_Records from a collection:_
......
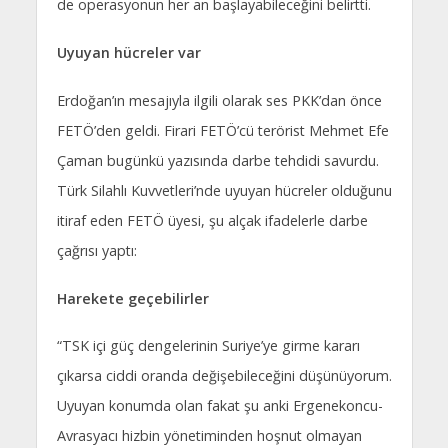
de operasyonun her an başlayabileceğini belirtti.
Uyuyan hücreler var
Erdoğan’ın mesajıyla ilgili olarak ses PKK’dan önce
FETÖ’den geldi. Firari FETÖ’cü terörist Mehmet Efe
Çaman bugünkü yazısında darbe tehdidi savurdu.
Türk Silahlı Kuvvetleri’nde uyuyan hücreler olduğunu
itiraf eden FETÖ üyesi, şu alçak ifadelerle darbe
çağrısı yaptı:
Harekete geçebilirler
“TSK içi güç dengelerinin Suriye’ye girme kararı
çıkarsa ciddi oranda değişebileceğini düşünüyorum.
Uyuyan konumda olan fakat şu anki Ergenekoncu-
Avrasyacı hizbin yönetiminden hoşnut olmayan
......
_What needs to be done:_ Give the number of lines in the entries that contain the word "FETÖ", with no other text.

_Response for this exercise:_ 2